How to Create Plug-and-Play Email Reply Templates — And Sell Them
Email is still the backbone of business communication. And for every type of business, there are recurring emails that get written over and over: the client inquiry response, the price objection reply, the “not right now” follow-up, the late payment nudge, the proposal send.
A pack of plug-and-play email reply templates for a specific business type is a low-production, high-value digital product. Here’s how to build one that sells.
The 10 Most-Wanted Email Reply Types
Base your pack around the emails business owners dread writing most:
- The inquiry response — professional, warm, moves toward discovery call
- The price objection reply — holds value without discounting
- The “I need to think about it” follow-up — curious, not pushy
- The proposal follow-up — after 3 days of silence
- The scope creep polite decline — says no professionally
- The late payment nudge #1 — gentle, assumes oversight
- The late payment nudge #2 — firmer, still professional
- The boundary-setting reply — when a client goes out of scope
- The bad review or complaint response — calm, solution-focused
- The referral request email — to a happy client after delivery
What Buyers Need in Each Template
A raw template is useful.

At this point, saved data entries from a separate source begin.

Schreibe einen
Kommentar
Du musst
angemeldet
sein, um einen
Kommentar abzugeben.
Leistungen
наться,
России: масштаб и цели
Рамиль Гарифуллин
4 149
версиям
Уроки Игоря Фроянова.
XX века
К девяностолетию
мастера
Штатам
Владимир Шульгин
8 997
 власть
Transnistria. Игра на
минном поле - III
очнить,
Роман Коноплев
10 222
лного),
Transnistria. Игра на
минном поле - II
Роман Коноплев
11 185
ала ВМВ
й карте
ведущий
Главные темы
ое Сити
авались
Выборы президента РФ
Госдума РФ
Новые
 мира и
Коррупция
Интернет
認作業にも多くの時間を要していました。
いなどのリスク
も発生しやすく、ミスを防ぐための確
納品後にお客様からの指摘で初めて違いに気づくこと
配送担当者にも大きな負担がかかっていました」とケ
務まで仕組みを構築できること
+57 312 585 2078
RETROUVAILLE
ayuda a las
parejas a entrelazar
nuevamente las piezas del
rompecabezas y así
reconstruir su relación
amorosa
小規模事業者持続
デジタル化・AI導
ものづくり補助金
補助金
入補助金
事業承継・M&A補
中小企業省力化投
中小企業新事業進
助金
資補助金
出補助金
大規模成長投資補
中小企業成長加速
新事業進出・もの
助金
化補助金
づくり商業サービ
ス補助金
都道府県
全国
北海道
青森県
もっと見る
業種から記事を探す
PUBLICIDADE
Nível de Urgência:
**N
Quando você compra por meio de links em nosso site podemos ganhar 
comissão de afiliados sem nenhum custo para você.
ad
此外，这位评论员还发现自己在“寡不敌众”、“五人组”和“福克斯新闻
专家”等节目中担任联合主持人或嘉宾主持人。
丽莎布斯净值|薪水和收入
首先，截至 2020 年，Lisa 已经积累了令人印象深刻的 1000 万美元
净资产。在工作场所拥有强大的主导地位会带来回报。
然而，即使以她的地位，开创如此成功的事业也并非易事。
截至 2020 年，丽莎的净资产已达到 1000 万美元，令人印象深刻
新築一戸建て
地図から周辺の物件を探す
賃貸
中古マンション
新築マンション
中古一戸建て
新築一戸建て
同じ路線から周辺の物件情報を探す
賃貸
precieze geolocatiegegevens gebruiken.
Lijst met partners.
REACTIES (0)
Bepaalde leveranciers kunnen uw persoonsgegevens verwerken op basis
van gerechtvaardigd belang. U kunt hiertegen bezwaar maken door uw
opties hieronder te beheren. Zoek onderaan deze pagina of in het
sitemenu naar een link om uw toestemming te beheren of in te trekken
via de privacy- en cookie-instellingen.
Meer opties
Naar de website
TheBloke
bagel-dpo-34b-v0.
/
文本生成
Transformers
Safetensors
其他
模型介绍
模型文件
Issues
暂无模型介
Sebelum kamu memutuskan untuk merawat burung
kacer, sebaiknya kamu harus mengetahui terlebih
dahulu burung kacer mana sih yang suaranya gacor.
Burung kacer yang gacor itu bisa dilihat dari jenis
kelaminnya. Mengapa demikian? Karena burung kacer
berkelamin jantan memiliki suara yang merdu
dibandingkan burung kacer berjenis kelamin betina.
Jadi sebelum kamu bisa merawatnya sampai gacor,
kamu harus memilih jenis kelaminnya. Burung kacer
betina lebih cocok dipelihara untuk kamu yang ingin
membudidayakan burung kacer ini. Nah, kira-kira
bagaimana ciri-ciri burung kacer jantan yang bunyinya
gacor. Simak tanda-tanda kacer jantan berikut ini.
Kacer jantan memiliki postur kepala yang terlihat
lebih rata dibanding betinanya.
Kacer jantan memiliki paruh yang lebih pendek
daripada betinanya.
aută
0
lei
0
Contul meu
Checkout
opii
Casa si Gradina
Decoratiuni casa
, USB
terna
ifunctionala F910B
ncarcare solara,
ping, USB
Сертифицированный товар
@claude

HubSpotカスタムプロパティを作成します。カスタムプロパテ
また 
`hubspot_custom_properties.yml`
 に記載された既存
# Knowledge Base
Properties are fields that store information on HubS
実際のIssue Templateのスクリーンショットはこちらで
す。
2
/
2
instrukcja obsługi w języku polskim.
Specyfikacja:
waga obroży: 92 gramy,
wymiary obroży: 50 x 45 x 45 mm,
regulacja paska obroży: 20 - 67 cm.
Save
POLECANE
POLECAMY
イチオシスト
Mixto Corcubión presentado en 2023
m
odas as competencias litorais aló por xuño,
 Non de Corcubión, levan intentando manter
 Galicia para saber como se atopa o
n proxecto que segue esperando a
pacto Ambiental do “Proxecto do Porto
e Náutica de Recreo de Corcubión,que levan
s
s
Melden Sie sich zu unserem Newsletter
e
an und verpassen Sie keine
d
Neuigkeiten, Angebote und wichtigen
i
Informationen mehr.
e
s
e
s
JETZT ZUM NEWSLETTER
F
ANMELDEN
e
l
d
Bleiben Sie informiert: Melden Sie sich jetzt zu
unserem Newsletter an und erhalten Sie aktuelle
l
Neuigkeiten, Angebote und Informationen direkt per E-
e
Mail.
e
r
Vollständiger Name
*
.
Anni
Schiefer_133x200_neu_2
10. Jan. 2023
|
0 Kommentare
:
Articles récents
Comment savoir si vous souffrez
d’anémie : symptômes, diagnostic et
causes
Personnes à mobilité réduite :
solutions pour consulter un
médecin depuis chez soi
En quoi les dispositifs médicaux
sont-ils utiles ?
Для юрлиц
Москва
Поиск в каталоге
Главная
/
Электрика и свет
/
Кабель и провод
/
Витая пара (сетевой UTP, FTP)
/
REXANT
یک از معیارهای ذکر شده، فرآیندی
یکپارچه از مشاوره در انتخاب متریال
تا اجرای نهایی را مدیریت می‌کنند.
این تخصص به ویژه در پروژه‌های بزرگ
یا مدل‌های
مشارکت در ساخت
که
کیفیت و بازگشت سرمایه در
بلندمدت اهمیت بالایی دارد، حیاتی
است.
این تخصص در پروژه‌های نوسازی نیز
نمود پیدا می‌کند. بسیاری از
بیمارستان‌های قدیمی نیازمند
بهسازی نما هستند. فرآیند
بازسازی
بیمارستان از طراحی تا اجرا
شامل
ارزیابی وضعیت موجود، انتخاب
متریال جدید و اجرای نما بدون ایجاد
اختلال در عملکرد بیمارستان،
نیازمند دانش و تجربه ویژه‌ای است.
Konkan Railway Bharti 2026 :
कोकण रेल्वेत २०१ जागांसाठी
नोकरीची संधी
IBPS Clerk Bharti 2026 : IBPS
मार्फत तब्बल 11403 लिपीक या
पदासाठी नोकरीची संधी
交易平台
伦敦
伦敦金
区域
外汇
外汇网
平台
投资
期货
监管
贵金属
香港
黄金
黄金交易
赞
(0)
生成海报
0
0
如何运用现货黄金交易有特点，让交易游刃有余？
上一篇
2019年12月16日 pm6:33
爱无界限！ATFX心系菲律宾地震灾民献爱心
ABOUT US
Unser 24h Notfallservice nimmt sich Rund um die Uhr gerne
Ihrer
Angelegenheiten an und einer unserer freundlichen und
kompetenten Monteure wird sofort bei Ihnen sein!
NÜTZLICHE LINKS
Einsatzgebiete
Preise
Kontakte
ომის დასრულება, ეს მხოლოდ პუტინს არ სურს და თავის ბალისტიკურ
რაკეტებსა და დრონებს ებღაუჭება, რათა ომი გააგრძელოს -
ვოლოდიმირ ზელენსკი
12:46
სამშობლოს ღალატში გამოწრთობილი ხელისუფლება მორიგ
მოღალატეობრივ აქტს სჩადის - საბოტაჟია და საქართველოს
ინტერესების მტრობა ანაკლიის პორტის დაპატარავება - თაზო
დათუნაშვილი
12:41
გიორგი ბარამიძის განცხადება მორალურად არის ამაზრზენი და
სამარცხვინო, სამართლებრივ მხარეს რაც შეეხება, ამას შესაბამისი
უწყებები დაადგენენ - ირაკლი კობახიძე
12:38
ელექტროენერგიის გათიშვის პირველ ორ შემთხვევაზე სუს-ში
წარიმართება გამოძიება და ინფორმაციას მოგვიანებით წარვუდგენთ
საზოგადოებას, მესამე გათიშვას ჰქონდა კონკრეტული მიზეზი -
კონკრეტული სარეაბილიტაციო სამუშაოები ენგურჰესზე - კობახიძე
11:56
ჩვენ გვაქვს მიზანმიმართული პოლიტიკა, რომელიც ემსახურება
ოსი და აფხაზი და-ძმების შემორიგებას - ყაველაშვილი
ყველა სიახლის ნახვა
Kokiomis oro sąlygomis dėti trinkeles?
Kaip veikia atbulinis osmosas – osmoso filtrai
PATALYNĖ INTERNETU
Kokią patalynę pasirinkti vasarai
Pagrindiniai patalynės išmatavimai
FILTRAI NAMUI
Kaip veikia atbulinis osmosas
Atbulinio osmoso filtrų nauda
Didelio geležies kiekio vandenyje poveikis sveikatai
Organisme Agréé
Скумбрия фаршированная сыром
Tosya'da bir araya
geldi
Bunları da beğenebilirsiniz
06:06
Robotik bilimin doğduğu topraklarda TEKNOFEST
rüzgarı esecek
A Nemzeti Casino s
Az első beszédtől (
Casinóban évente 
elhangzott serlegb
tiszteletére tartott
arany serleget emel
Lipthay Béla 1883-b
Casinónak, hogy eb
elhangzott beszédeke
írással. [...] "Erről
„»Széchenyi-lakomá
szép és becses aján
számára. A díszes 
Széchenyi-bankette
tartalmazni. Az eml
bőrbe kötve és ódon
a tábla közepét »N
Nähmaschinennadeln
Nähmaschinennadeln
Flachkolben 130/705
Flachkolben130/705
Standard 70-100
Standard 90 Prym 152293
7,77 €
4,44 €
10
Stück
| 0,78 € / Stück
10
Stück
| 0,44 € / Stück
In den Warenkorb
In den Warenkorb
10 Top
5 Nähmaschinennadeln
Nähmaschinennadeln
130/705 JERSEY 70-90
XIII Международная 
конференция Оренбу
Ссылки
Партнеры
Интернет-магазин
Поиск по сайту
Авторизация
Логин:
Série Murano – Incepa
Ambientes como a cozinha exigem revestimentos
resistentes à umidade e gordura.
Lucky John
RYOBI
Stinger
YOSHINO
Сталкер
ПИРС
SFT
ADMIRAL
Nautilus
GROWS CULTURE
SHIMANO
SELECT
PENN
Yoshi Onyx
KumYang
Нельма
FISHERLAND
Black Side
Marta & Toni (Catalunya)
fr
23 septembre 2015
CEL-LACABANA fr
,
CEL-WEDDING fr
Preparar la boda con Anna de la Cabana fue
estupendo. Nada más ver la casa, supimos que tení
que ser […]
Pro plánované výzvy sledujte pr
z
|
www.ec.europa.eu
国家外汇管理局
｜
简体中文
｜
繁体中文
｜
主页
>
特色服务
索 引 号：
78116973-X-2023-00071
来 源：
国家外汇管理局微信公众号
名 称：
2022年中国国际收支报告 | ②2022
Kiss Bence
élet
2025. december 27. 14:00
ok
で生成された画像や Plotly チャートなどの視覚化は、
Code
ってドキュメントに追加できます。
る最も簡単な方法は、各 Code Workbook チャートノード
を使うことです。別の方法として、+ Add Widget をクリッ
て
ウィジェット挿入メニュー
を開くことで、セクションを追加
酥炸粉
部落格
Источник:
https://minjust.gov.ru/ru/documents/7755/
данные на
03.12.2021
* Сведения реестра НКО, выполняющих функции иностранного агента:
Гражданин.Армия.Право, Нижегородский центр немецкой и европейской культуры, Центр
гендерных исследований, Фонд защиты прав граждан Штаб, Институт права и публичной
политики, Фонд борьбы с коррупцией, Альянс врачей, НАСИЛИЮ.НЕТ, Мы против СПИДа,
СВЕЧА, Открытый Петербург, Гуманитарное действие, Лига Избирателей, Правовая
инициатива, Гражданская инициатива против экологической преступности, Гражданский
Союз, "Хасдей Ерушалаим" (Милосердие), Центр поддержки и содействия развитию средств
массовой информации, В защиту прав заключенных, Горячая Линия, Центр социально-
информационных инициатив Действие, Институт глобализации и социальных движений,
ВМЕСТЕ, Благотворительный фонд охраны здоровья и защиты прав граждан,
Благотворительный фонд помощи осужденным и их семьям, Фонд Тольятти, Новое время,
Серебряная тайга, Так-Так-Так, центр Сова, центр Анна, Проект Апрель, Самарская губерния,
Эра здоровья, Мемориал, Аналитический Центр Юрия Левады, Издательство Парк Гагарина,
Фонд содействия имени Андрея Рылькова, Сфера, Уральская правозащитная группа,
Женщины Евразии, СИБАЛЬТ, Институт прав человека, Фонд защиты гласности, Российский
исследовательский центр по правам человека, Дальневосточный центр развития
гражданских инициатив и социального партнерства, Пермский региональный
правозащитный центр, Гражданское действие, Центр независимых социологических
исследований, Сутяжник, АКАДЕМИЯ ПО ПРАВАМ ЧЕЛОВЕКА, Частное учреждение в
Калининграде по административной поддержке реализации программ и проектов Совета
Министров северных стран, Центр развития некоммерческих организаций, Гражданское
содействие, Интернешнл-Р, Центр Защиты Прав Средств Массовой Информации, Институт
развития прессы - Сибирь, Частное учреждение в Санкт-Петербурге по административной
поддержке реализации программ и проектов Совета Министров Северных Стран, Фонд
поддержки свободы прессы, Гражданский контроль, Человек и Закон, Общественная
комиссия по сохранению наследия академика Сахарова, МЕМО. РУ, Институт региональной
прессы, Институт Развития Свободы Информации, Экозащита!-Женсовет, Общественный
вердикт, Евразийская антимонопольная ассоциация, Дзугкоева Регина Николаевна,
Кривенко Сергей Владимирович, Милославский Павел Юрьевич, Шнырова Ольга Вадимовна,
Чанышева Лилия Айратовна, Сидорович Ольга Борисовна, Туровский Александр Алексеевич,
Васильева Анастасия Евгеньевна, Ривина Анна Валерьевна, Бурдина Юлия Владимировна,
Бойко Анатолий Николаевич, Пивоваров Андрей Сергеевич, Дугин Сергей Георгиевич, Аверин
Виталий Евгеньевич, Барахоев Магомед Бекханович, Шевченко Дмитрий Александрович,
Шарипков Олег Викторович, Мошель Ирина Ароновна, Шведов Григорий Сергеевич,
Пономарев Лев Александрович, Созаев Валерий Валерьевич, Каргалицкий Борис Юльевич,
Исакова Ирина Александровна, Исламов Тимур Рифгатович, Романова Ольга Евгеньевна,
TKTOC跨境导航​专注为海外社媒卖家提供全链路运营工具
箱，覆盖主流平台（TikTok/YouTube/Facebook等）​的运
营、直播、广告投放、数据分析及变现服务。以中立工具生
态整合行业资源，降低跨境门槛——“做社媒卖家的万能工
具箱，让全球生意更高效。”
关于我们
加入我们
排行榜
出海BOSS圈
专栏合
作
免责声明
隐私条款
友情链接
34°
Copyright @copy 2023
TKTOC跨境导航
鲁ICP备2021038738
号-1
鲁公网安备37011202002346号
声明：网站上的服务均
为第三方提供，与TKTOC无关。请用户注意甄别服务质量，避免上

An annotated template is valuable. For each email, include:
- The email itself, with clear [PLACEHOLDER] markers
- A short description of when to use this email
- The tone note: “this email is designed to be warm but firm”
- What to customise: which lines to personalise and why
Niching Down Increases Value
A generic “10 business email templates” competes with thousands of free options. But “10 client communication templates for female service providers” or “10 plug-and-play email replies for coaches and consultants” is specific enough to stand out.
Write the templates in a distinct tone that matches your niche buyer. Coaches communicate differently from consultants who communicate differently from product sellers. Match the voice of the pack to the buyer.
Pricing
A pack of 10 high-quality email templates: £5–£9. A bundle of three scenario-specific packs (e.g., Client Communication, Sales Conversations, Billing and Boundaries): £18–£25.
Building the Product
Write each email in full. Format in Canva or a well-structured Word/Google Doc. Export as PDF. Keep design clean — this is a working document, not a portfolio piece. Buyers want to copy text easily.
Test your templates yourself first. Every template in your pack should be something you would genuinely send.